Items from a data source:
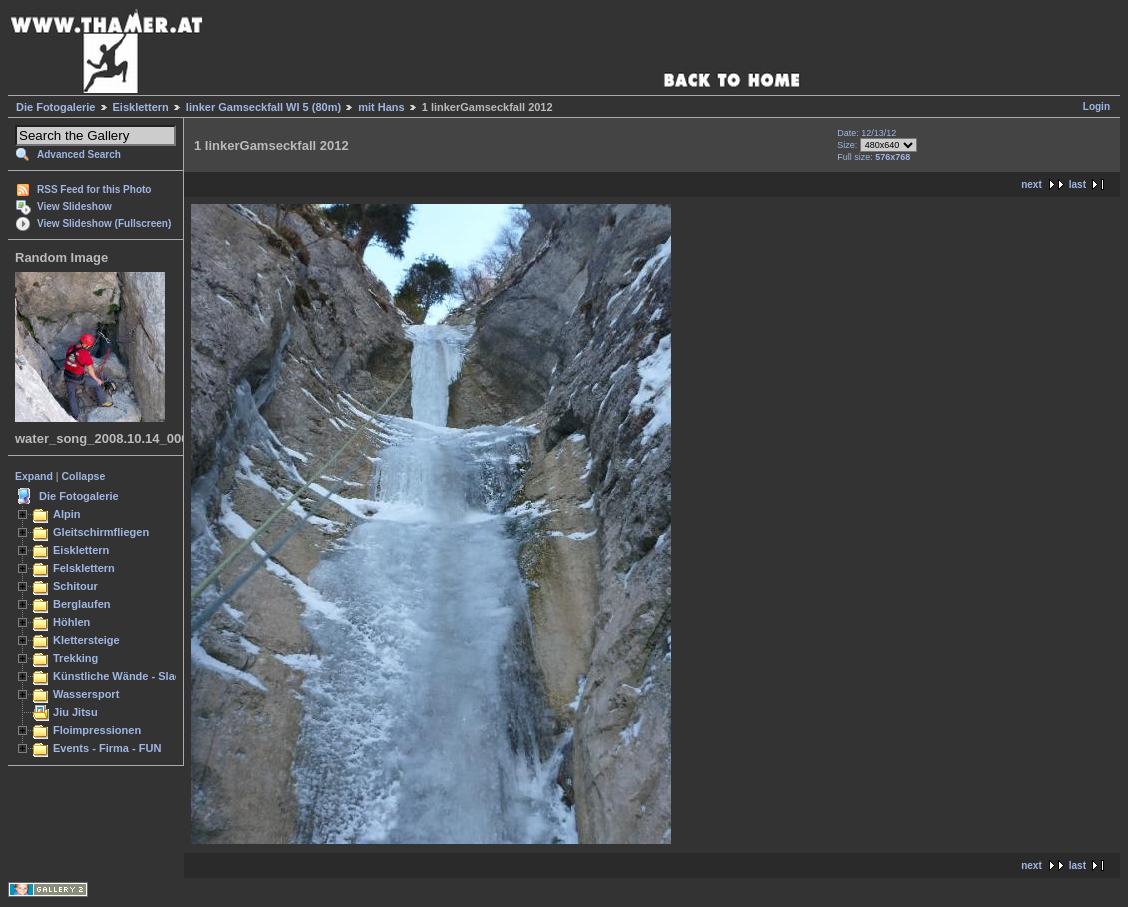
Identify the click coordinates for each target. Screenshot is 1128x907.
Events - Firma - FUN (107, 748)
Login (1096, 106)
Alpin (67, 514)
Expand (34, 476)
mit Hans (381, 107)
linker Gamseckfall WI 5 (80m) (263, 107)
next (1031, 184)
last (1077, 184)
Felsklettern (84, 568)
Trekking (75, 658)
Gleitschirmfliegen (101, 532)
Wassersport (86, 694)
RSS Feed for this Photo (94, 189)
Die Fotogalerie (55, 107)
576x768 (892, 157)
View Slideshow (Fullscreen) (104, 223)
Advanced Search (79, 154)
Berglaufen (82, 604)
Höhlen (71, 622)
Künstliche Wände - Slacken (126, 676)
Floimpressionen (97, 730)
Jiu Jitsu (75, 712)
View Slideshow (74, 206)
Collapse (84, 476)
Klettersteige (86, 640)
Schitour (75, 586)
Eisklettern (141, 107)
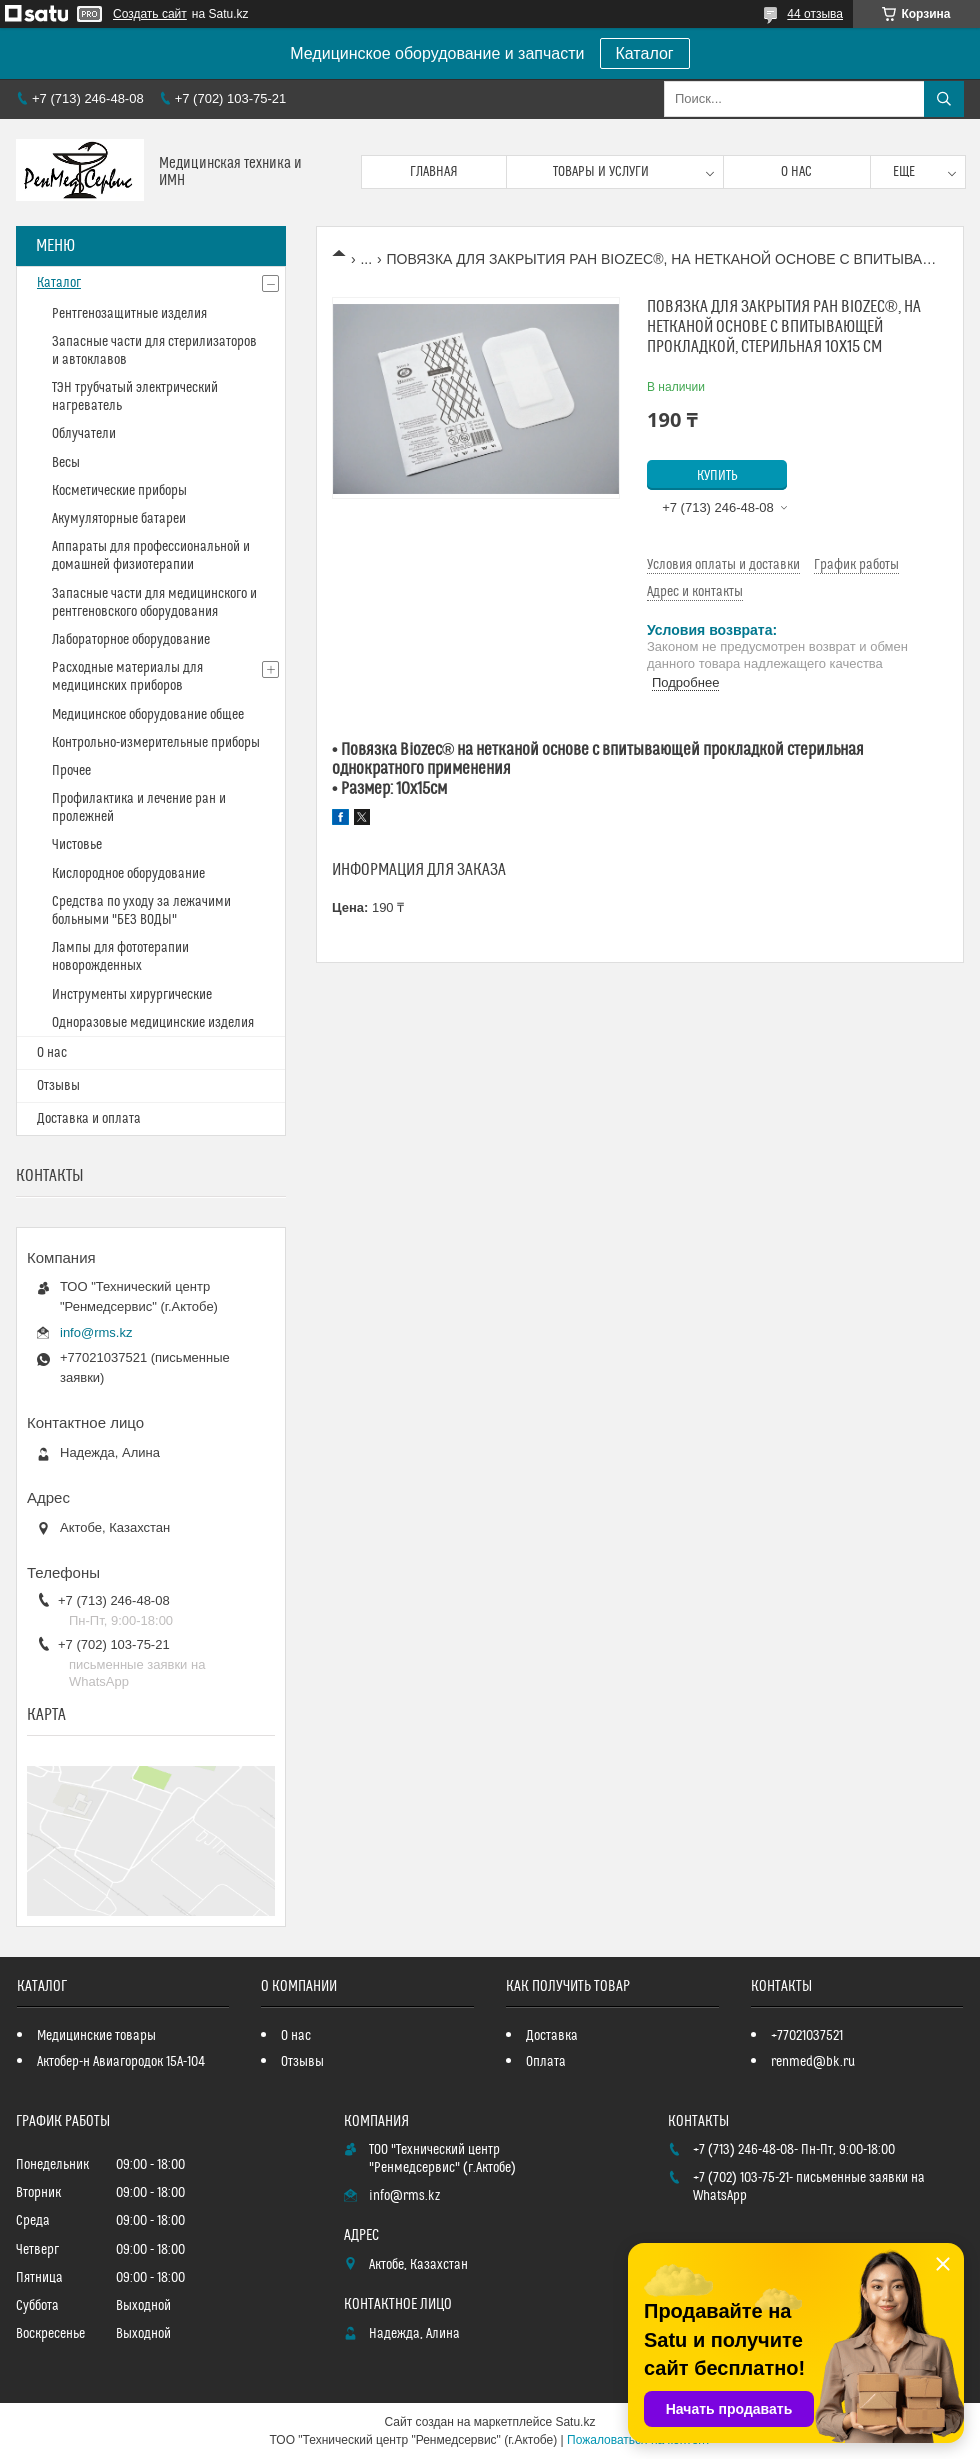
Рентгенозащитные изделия (129, 314)
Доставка (552, 2036)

■ About this task ■
What lines above contain "Slideshow"? Copy them out.

■ Exercise output ■
View Slideshow (Fullscreen) (104, 223)
View Slideshow (74, 206)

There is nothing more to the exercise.